New York Legalizing Prostitution

Since 2002, when the German law was passed, sex trafficking has reportedly at least tripled – there are now an estimated 400,000 people. Most of them are women and most come from other countries, driven by desperation and some of them are traded by third-party profiteers. Now Germany and the Netherlands are rethinking because their approach to legalizing prostitution has not had the desired effect. Other attempts to decriminalize sex trafficking elsewhere in the U.S. have been crushed through the efforts of coalitions like NYFEM. Recently, in Oregon, a campaign to create a voting initiative that would allow Oregon residents to vote on decriminalizing sex trafficking was scrapped in part because attorneys for human trafficking survivors filed a lawsuit over language allegedly appearing on the ballot. This threatened the petitioners` ability to collect more than 112,000 signatures from Oregon voters by the July 8 deadline. Petition efforts have been postponed until a court decision is rendered. In Washington, D.C., efforts to decriminalize prostitution failed after a fourteen-hour hearing filled with attorney references such as that of Yasmin Vafa, executive director of the Washington-based nonprofit Rights4Girls. It also strengthens human trafficking laws by removing a loophole in New York State law that prevents sex buyers like Jeffrey Epstein from being charged with promoting prostitution and eliminates the defenses of ignorance afforded to those who purchase sexual services from children under the age of 11 (1st degree). 15 years old (2nd degree) or in a school zone.

New York would be the first U.S. state to move beyond the archaic notion of women in prostitution as drivers of the industry, guilty of inciting innocent men to commit sinful acts.
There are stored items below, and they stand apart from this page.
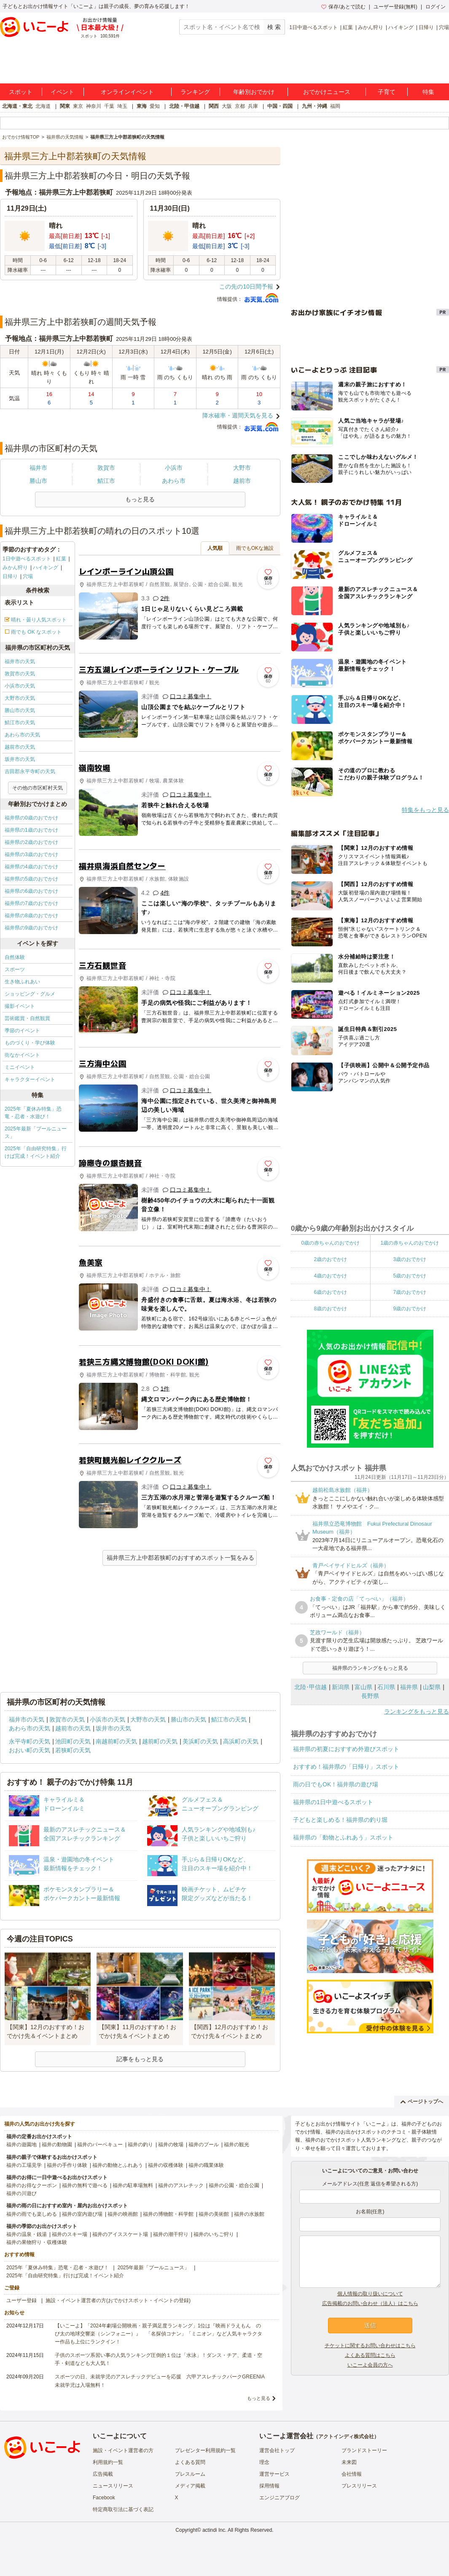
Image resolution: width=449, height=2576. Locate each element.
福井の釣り (140, 2145)
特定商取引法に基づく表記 (123, 2509)
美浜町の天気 (200, 1741)
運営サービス (274, 2474)
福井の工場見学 (24, 2165)
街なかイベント (22, 1055)
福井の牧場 (170, 2145)
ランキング (195, 91)
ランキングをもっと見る (416, 1711)
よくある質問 (190, 2462)
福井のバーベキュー (100, 2145)
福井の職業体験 (206, 2165)
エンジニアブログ (279, 2498)
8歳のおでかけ (330, 1309)
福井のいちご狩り (214, 2234)
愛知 (155, 106)
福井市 (38, 467)
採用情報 (269, 2486)
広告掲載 (103, 2474)
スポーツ (15, 969)
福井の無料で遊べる (85, 2185)
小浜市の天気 (20, 686)
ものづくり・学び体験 (30, 1043)
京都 (240, 106)
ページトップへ (422, 2102)
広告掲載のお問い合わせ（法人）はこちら (370, 2303)
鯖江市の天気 (20, 723)
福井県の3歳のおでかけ (31, 854)
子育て (386, 91)
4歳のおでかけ (330, 1276)
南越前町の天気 (116, 1741)
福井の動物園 (57, 2145)
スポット (20, 91)
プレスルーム (190, 2474)
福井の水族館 (249, 2214)
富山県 (363, 1687)
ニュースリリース (113, 2486)
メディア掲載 (190, 2486)
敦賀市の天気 (20, 674)
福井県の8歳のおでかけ (31, 915)
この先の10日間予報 (246, 286)
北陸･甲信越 (310, 1687)
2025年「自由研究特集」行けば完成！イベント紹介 (36, 1152)
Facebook (104, 2498)
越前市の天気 (20, 747)
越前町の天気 (159, 1741)
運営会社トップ (277, 2450)
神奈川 (93, 106)
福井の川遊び (21, 2193)
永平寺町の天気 (29, 1741)
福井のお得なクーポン (31, 2185)
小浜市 (174, 467)
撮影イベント (20, 1006)
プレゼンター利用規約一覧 (205, 2450)
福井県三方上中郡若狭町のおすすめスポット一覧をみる (180, 1557)
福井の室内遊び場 (82, 2214)
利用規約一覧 (108, 2462)
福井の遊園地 (21, 2145)
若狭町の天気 (73, 1750)
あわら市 (174, 480)
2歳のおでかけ (330, 1259)
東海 (142, 106)
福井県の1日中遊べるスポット (333, 1802)
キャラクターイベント (30, 1079)
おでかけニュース (326, 91)
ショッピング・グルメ (30, 994)
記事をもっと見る (140, 2059)
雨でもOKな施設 (255, 548)
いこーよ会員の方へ (370, 2365)
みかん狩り (370, 27)
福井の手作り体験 (67, 2165)
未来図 (349, 2462)
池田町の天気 (73, 1741)
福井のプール (203, 2145)
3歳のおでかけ (409, 1259)
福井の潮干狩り (170, 2234)
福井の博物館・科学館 (168, 2214)
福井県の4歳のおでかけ (31, 867)
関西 (214, 106)
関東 (65, 106)
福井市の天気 (20, 661)
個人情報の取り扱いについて (370, 2294)
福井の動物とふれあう (117, 2165)
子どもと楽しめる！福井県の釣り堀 (340, 1819)
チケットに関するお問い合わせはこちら (370, 2345)
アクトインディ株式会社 (346, 2436)
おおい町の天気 (29, 1750)
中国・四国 (280, 106)
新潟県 (341, 1687)
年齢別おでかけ (253, 91)
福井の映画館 (123, 2214)
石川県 (386, 1687)
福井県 (409, 1687)
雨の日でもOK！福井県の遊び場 (335, 1784)
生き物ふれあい (22, 982)
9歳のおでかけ (409, 1309)
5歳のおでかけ (409, 1276)
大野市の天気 (20, 698)
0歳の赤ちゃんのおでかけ (330, 1243)
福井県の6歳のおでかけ (31, 891)
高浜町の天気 (240, 1741)
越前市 (242, 480)
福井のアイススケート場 (120, 2234)
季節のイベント (22, 1031)
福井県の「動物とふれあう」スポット (343, 1837)
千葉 (109, 106)
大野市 (242, 467)
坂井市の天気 (20, 759)
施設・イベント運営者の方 (123, 2450)
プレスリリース (359, 2486)
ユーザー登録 (21, 2300)
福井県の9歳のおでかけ (31, 928)
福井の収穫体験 (165, 2165)
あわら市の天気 (22, 735)
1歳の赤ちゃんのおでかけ (409, 1243)
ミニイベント (20, 1067)
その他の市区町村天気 (37, 788)
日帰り (426, 27)
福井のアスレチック (181, 2185)
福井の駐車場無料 (133, 2185)
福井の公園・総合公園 (234, 2185)
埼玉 (122, 106)
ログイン (435, 7)
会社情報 (351, 2474)
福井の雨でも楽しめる (31, 2214)
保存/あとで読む (343, 7)
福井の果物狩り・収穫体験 (36, 2242)
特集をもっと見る (425, 809)
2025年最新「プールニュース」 (36, 1132)
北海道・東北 (17, 106)
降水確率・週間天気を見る (237, 415)
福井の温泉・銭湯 (26, 2234)
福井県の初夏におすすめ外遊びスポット (346, 1749)
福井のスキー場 (69, 2234)
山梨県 (432, 1687)
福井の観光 (236, 2145)
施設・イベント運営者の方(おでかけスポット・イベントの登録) (118, 2300)
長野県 (370, 1695)
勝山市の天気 (20, 710)
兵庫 (253, 106)
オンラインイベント (127, 91)
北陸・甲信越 (184, 106)
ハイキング (401, 27)
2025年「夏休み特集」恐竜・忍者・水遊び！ (33, 1112)
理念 (264, 2462)
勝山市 (38, 480)
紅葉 (348, 27)
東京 (78, 106)
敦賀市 (106, 467)
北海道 (43, 106)
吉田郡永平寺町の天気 (30, 771)
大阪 (227, 106)
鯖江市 (106, 480)
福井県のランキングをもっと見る (370, 1668)
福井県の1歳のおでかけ (31, 830)
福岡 (335, 106)
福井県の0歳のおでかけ (31, 818)
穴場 (444, 27)
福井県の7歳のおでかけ (31, 903)
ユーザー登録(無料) (395, 7)
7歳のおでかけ (409, 1292)
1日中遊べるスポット (313, 27)
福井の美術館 (214, 2214)
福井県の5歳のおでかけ (31, 879)
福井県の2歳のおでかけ (31, 842)
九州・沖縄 (314, 106)
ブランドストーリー (364, 2450)
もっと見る (258, 2398)
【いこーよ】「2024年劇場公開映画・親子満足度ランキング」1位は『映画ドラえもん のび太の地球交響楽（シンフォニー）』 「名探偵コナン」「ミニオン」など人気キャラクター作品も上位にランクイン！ (158, 2334)
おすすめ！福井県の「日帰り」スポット (346, 1766)
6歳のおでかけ (330, 1292)
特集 (428, 91)
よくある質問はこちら (370, 2355)
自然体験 (15, 957)
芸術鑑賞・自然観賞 (27, 1018)
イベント (62, 91)
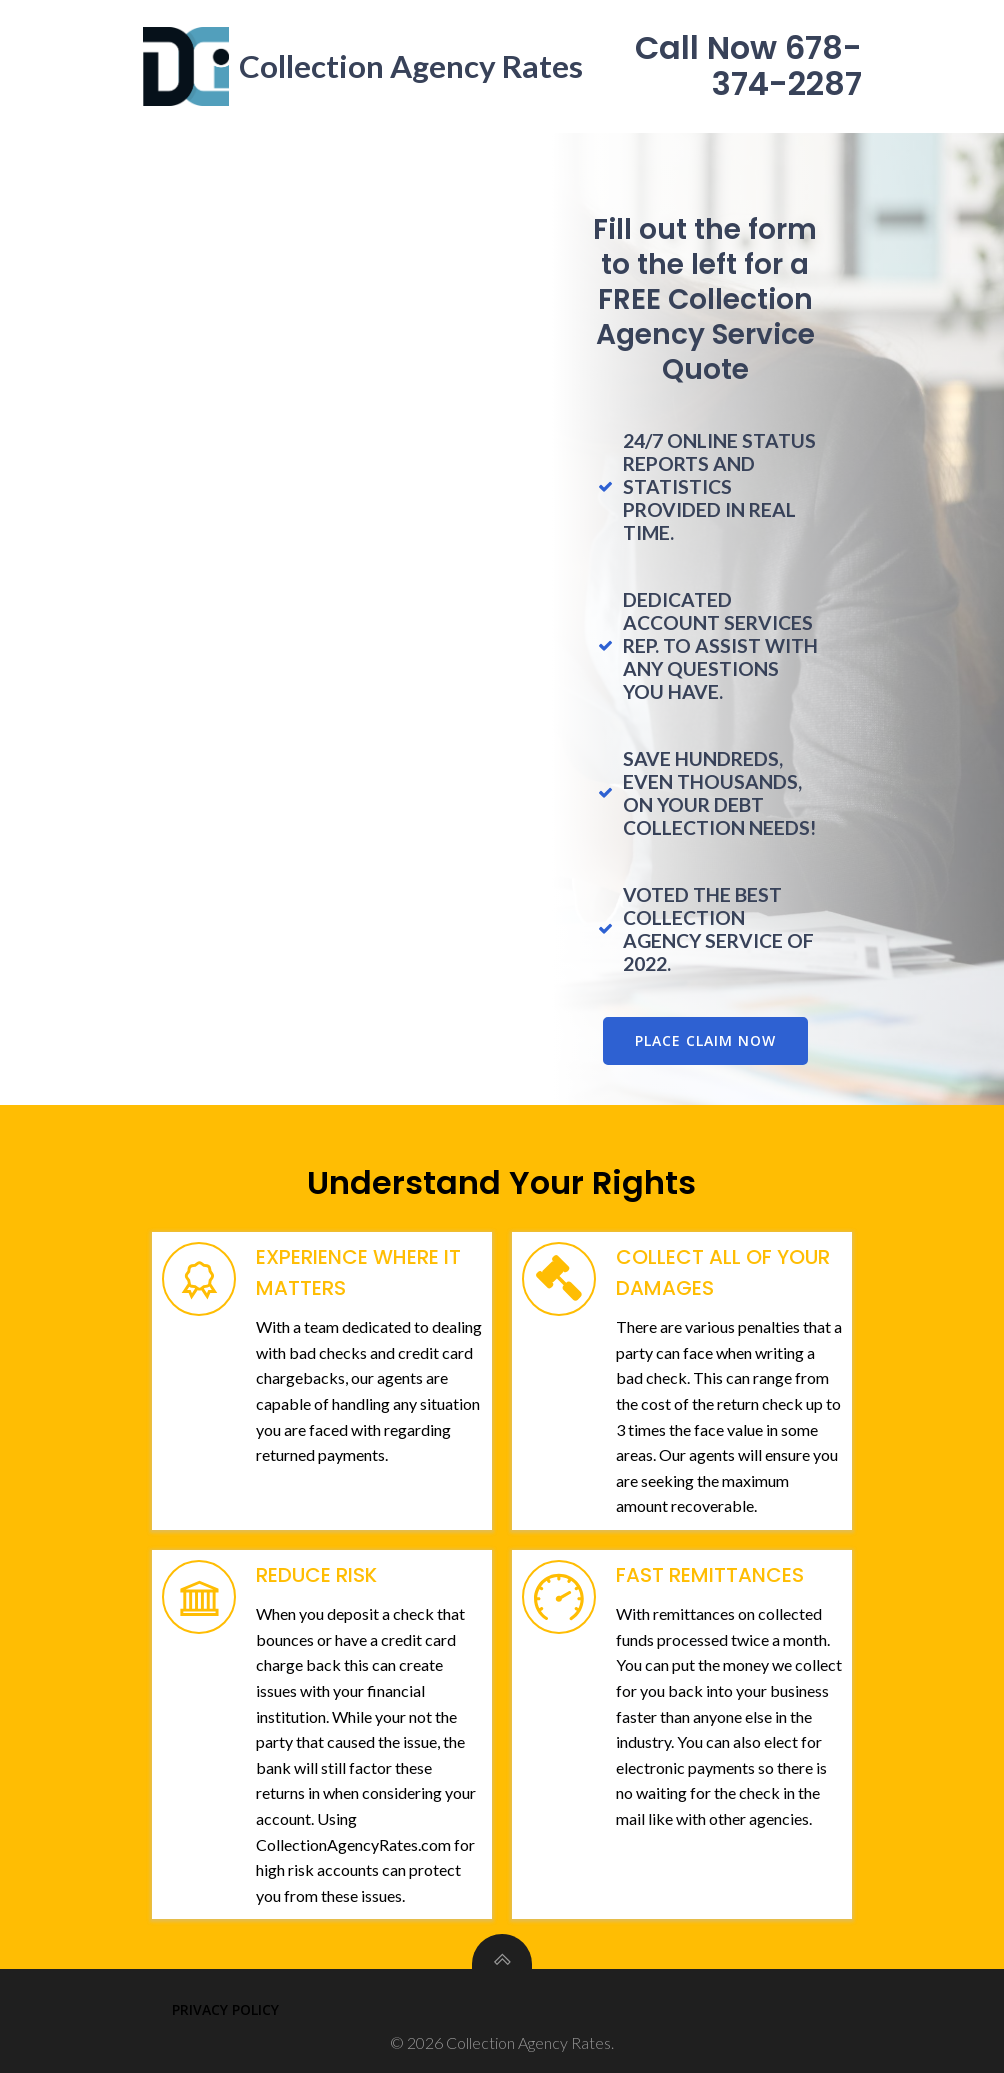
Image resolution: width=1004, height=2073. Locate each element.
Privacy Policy (225, 2006)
The responsibility for sex trafficking lies with buyers, who create demand for the commercialization of women, and the surrounding multi-billion dollar industry, which thrives on its exploitation. Those provided by a supply chain to meet this demand – mostly women and mostly women of color – should be protected rather than prosecuted. In response to questions from Rolling Stone, Emily Tuttle, assistant director of communications in Vance`s office, confirmed that the new policy would not interfere with the office`s approach to cases of human trafficking or paternalization arrests for third-degree prostitution. When asked if the bureau was aware of any data suggesting criminalizing the purchase of at-risk sex workers, Tuttle said, “The bureau is currently considering a number of legislative proposals.” Model laws on gender equality have already been implemented in Sweden, Norway, Iceland, Canada, Ireland, Northern Ireland, France and Israel. There is evidence that the gender equality model reduces the demand for prostitution. After the introduction of the equality model, Sweden saw a 50% decrease in street prostitution and a significant decrease in the number of men who bought sexual services within two years of the introduction of the law.

In Norway, five years after the introduction of the equality model, street prostitution has decreased by 30 to 60 per cent and domestic prostitution by 10 to 20 per cent. While “progressive” Democrats are largely behind the push to decriminalize prostitution, the two New York bills and my lobbying experience show that support for decriminalizing sex trafficking is far from unanimous, even among identified “progressive” Democrats. It is unclear when politicians will vote on the two bills. Of course, these two powerful Democratic lobby groups won`t stop advocating for their causes, even if that means waiting for several more sessions of the state legislature until New York makes a final decision on what prostitution means for women`s rights. Will New York treat the sale of women and girls for sex like any other business, or declare prostitution a form of exploitation and a male right from which women and girls must be protected? The first bill, entitled “Stop Violence in the Sex Trades Act”, would effectively legalize prostitution. Sen. Julia Salazar and Rep. Richard Gottfried introduced the bill in partnership with DecrimNY, a coalition of organizations that “work to decriminalize, demystify and destigmatize sex trafficking in New York City and State,” according to their website. Senator Salazar also introduced legislation that would allow men to identify themselves in women`s prisons. Alexi Meyers, a former prosecutor and advisor to the Partial Decriminalization Act, told me that if the Stop Violence Act repealed a law that criminalized the “promotion of prostitution” (referring to pimps) at the level of crimes, it would take “the bread and butter out of human trafficking cases.” The bill proposes to maintain the most relevant laws at the level of crimes, such as combating trafficking in minors or promoting prostitution in school zones. The largely “progressive” NYFEM alliance reminds us that opposition to prostitution is not limited to conservative or radical feminists, even though major human rights organizations such as the ACLU and Amnesty have been co-opted by the ideology of “sex work.” The Swedish model of gender equality decriminalizes all those exploited in prostitution by offering them services instead of punishment, while punishing those who would buy sex as a commodity.